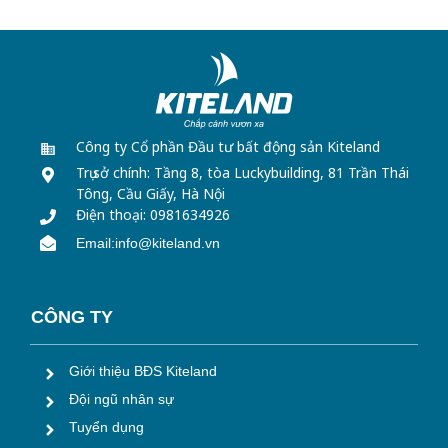
Công ty Cổ phần Đầu tư bất động sản Kiteland
Trụ sở chính: Tầng 8, tòa Luckybuilding,
81 Trần Thái
Tông, Cầu Giấy, Hà Nội
Điện thoại: 0981634926
Email:info@kiteland.vn
CÔNG TY
Giới thiệu BĐS Kiteland
Đội ngũ nhân sự
Tuyển dụng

> _Task requirements_: A verbatim rendering of the listing above is required, without any of its pictures.

> _Answer for the task_:
Công ty Cổ phần Đầu tư bất động sản Kiteland
Trụ sở chính: Tầng 8, tòa Luckybuilding,
81 Trần Thái
Tông, Cầu Giấy, Hà Nội
Điện thoại: 0981634926
Email:info@kiteland.vn
CÔNG TY
Giới thiệu BĐS Kiteland
Đội ngũ nhân sự
Tuyển dụng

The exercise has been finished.